My clavichord project stalled when I realised it was just not going to work the way I’d done it.
This is partly because I’d naively gone for the full un-fretted design in the beginning, then later realised this would put too much pressure on the cheap bodywork and cause it to implode.
Changing the design afterwards to a fretted design wasn’t going to work either, because of how the keys were laid out.
So, the new plan is to rebuild the keyboard on the current clavichord, and hopefully get the thing finished as a triple-fretted, single-strung design.
Now, to explain…
If you have one string per note, this is called “unfretted”. In this design, every string is only ever hit by only one key.
The usual way to design a clavichord is “double-strung”, this means that every note actually has two strings for it. This makes double-strung clavichords louder than single-strung clavichords, because the combination of the two strings’ waves tends to alternately strengthen and dampen what’s happening at the soundboard.
Back to fretting – consider a guitar.

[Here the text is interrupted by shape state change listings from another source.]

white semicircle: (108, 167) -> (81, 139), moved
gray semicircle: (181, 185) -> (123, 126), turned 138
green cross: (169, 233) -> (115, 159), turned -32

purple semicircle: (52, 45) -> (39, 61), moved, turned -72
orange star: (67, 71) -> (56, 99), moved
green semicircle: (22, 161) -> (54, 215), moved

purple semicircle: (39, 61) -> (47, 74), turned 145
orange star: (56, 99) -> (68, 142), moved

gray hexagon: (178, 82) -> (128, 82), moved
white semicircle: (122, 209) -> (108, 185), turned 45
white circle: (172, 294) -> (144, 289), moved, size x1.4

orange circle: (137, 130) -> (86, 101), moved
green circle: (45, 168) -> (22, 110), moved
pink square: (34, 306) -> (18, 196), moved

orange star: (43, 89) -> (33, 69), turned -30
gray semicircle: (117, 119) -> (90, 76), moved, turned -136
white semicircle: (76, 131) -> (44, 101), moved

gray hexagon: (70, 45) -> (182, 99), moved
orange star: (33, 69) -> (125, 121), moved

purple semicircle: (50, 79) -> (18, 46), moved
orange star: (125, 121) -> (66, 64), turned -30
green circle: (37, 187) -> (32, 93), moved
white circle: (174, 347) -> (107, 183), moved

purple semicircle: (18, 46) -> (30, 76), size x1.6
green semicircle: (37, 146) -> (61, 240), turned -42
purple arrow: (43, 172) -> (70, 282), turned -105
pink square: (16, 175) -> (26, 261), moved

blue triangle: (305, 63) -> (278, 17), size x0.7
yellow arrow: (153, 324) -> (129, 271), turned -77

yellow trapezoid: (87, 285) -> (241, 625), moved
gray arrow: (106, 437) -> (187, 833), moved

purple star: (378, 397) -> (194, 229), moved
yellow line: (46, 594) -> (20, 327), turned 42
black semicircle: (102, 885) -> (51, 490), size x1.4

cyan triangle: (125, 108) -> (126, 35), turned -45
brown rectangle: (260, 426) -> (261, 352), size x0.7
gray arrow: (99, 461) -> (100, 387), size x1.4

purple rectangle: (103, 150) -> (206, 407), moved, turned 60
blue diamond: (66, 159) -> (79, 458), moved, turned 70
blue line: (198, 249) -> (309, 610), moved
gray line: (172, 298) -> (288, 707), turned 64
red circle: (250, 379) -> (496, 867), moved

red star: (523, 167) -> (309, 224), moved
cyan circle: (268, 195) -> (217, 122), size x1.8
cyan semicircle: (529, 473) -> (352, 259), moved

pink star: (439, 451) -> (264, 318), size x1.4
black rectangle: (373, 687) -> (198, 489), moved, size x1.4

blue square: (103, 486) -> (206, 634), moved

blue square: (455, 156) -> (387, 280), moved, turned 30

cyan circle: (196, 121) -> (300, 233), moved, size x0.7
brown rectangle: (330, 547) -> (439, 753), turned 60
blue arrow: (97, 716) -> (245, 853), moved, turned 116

Despite only having six strings, a guitar can play many more than only six notes. This is accomplished by “fretting” the strings. When you play a “G” on an “E” string, what happens is that you are shortening the wavelength of the overall string (with the fret and your finger), causing it to play a different note (G) than it would play if it was unfretted (E).
With a clavichord, the very act of striking the string with the key (or “tangent”, as the striking edge is called) causes fretting. The strings are damped at the ends with cloth or felt so when the key is not touching the string, the string doesn’t vibrate.
When you design your keyboard to multi-fret the strings, you need to do some calculation – let’s say you have a note, C, which is struck on the strings 100cm (let’s say) from the bridge. If your fretting involves the C# hitting the same string, then that key’s tangent must hit the string at about 94.4cm.
This is quite a small distance between the two tangents (5.6 mm), meaning that if you decide to triple-fret all your notes, then the keys for the high notes will be very close together, and the lower notes will be further apart (lower notes have larger wavelengths, so the distance between semi-tone frets increases as well as you get lower).
That explains the following image (a double-strung, triple-fretted clavichord – click for a larger image):
Note that the keys are all squashed together on the right side where the high notes are, and the spaces gradually increase as you move further left.
Notice as well that at the extreme left, the increase in spacing stops and all the keys are together again.
The reason for this is that when the notes get too low, there’s simply no more room for multi-fretting, so instead, the lower notes are all one per string.
There’s one more point to make about the keys.
Let’s say you create a key, which has its tangent 25cm from the fulcrum (a clavichord key is a lever). When the key is pressed, the tangent arcs up and strikes the string. It is still 25cm from the fulcrum in a 3D sense, but when measuring x/y from a top-down view of the clavichord, if the string is 4cm above the tangent (with key at rest), then the tangent strikes the string about 22.5cm from the fulcrum.
This must be taken into account when you design where the strings will contact the bridge and the hitchpins, as getting this wrong will cause the tangents to miss. Yes, you could just place the tangents after doing the strings, but my goal here is to be as perfect as possible. (there’s also the added problem that the tangent’s top is a certain height (3cm, say) above the level of the fulcrum, but you get the picture)
I’ve explained some of the problems to do with designing a fretted keyboard and string layout. Now, I’m off to write a program to design one automatically!